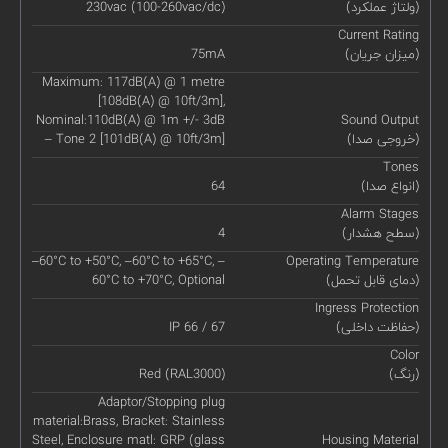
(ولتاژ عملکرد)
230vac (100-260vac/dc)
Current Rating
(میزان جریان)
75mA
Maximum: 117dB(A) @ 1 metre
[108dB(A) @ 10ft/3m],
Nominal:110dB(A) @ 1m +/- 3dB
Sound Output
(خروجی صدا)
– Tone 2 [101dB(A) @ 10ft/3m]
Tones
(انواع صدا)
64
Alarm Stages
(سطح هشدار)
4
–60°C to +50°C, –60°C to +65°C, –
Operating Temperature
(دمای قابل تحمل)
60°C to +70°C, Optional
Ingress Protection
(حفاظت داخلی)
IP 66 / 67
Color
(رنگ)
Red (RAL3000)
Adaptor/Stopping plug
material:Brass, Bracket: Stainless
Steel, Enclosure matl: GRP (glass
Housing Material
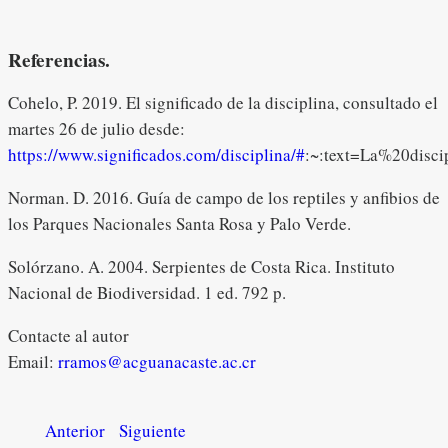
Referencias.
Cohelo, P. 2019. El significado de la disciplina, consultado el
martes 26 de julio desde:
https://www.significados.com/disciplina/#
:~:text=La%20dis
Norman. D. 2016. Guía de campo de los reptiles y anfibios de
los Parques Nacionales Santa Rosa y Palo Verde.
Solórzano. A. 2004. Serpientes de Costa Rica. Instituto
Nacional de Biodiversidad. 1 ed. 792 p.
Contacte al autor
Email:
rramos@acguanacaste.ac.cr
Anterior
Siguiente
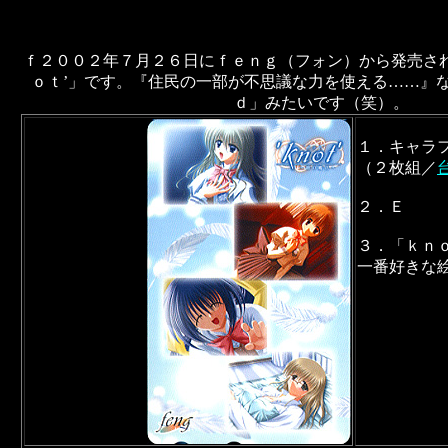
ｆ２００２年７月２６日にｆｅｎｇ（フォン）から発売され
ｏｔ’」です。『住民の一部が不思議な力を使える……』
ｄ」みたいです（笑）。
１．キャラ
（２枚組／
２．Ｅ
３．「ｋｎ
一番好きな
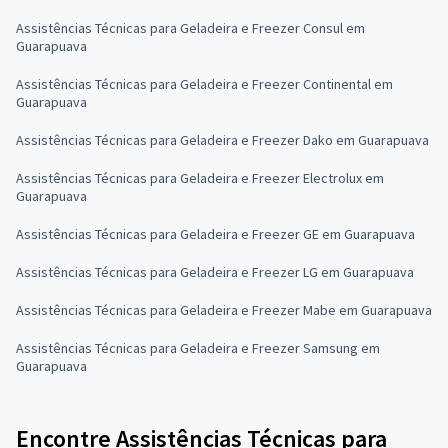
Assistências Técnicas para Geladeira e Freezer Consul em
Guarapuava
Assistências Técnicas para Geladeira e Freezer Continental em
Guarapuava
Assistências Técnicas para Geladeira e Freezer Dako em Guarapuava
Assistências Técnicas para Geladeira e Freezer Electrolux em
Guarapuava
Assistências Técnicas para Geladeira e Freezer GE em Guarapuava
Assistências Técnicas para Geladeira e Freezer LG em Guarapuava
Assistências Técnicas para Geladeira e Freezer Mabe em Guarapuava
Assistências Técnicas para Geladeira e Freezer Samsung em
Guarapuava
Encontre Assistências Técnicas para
■ ■ ■ ■ ■ ■ ■
### To do:
Only the lines with the string "Geladeira" are wanted; pick them out of the records above and copy them.

### Task solution:
Assistências Técnicas para Geladeira e Freezer Consul em
Assistências Técnicas para Geladeira e Freezer Continental em
Assistências Técnicas para Geladeira e Freezer Dako em Guarapuava
Assistências Técnicas para Geladeira e Freezer Electrolux em
Assistências Técnicas para Geladeira e Freezer GE em Guarapuava
Assistências Técnicas para Geladeira e Freezer LG em Guarapuava
Assistências Técnicas para Geladeira e Freezer Mabe em Guarapuava
Assistências Técnicas para Geladeira e Freezer Samsung em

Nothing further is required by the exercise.